La lluvia deja paso a la nieve. La patrulla de reconocimiento,
formada por Marson, dos de sus hombres y un anciano italiano como guía,
asciende una montaña en busca de restos del ejército alemán, el ascenso cada
vez más complicado, los hombres como Sísifos incapaces de desterrar el peso que
llevan a su espalda, las conversaciones sobre dios y la muerte, la necesidad
del primero para explicar la segunda.
-¿Tú crees en Dios? –preguntó Asch.-Sí.-Yo creo que es todo la misma cosa. Quiero decir, una sola razón para todo: la religión, la filosofía y todo lo demás.-¿Qué las religiones son todas verdaderas, quieres decir?-Bueno, sí, que todas existen por una misma razón. Se trata de explicar la cosa: por qué tenemos que morir. Todo se reduce a un penoso intento de afrontar este hecho.-Ya –dijo Marson-. Ésa es tu manera de verlo.-Fíjate en las oraciones; siempre van sobre librarse de eso, de la gran y definitiva oscuridad. Hasta la última de las religiones. Yo creo que existen no porque exista un dios, sino porque existe la muerte. Todas intentan encontrar una explicación convincente a eso.-No hay civilización o grupo social, o tribu, que no crea en Dios.-¿En serio?-Supongo que necesitamos un dios.-¿Eso es todo? Y tú eres religioso. ¿Es una decisión práctica, entonces?-Sí –dijo Marson. Y luego asintió-. Claro, ¿por qué no? Una decisión práctica.
El cabo Marson se transforma a lo largo del camino. Recuerda
sus primeros días en Italia, la luz, el calor y la amistad de un muchacho, el
hogar que pasa de ser refugia a algo distante, vuelve una y otra vez al hombre
y mujer asesinados a sangra fría en una cuneta. La patrulla deja huellas en el
suelo que la nieve borra, ve alejarse a los alemanes de un pueblo, son
perseguidos por un francotirador, una especie de destino cruel. Es ahí donde Bausch
consigue las mejores páginas de Paz,
la naturaleza angustiosa, la tensión de unos hombres perseguidos, el recuerdo
de un pasado cercano donde había luz, las preguntas sobre el qué se está
haciendo.
Paz es penumbra y
tensión, es la lluvia sobre la cara de un hombre y una escritura sencilla sobre
el agotamiento físico y moral de un hombre.

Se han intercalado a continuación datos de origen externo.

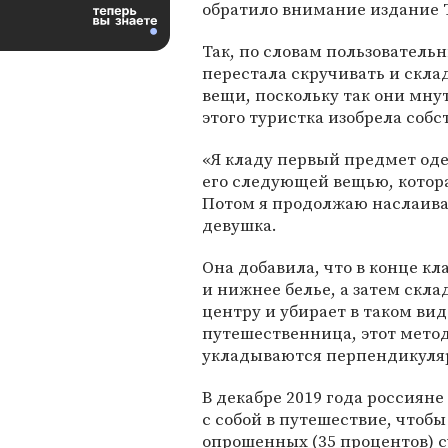
обратило внимание издание T
Так, по словам пользователь
перестала скручивать и скла
вещи, поскольку так они мну
этого туристка изобрела собс
«Я кладу первый предмет оде
его следующей вещью, котора
Потом я продолжаю наслаива
девушка.
Она добавила, что в конце к
и нижнее белье, а затем скл
центру и убирает в таком вид
путешественница, этот метод
укладываются перпендикуляр
В декабре 2019 года россияне
с собой в путешествие, чтобы
опрошенных (35 процентов) с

Era de día. La luz se desparramaba por un cielo bajo. El cabo
se puso de pie y echó a andar. Justo antes de tener a la vista la carretera, y
el resto de la tropa, se detuvo. Notó que algo le subía por dentro. La lluvia
arreciaba; ya no hacía viento. Las nubes empezaban a dejar huecos por donde el
sol tal vez luciría, tal vez no. Se percató de que no sonaban disparos; el río
discurría con su rumor continuo. Esperó, respirando despacio.
Era paz. Era el mundo mismo, agua lamiendo la ribera después
de las tormentas, la nieve, la lluvia invernal. Casi se sentía a gusto. Pensó
en casa, y esta vez pudo ver el edificio y también la calle y las personas.
Había hallado el camino para visualizarlo de nuevo. Por un momento, le pareció
posible quedarse junto al río, sin más. Deseó quedarse. Se le ocurrió pensar
que jamás había deseado nada con tanto ahínco. Sería absolutamente sencillo. Se
tumbaría en el suelo y dejaría que la guerra siguiera su curso, sin él, y
cuando terminara y ya no hubiera más mortandad, se levantaría y se marcharía a
casa. Pensó en seguir la dirección que había llevado el viejo, buscar otro
sitio cualquiera. Lejos.
Giró sobre sí mismo y miró la hierba. Las rocas, el río, el
cielo siempre lluvioso con sus jirones y sus rotos, la brillante corteza de los
árboles mojados a su alrededor. No le venía ninguna oración a la cabeza, pero
experimentaba cada instante como una especie de adoración.
Richard Bausch. Paz.
Traducción de Luis Murillo Fort. Los libros del lince.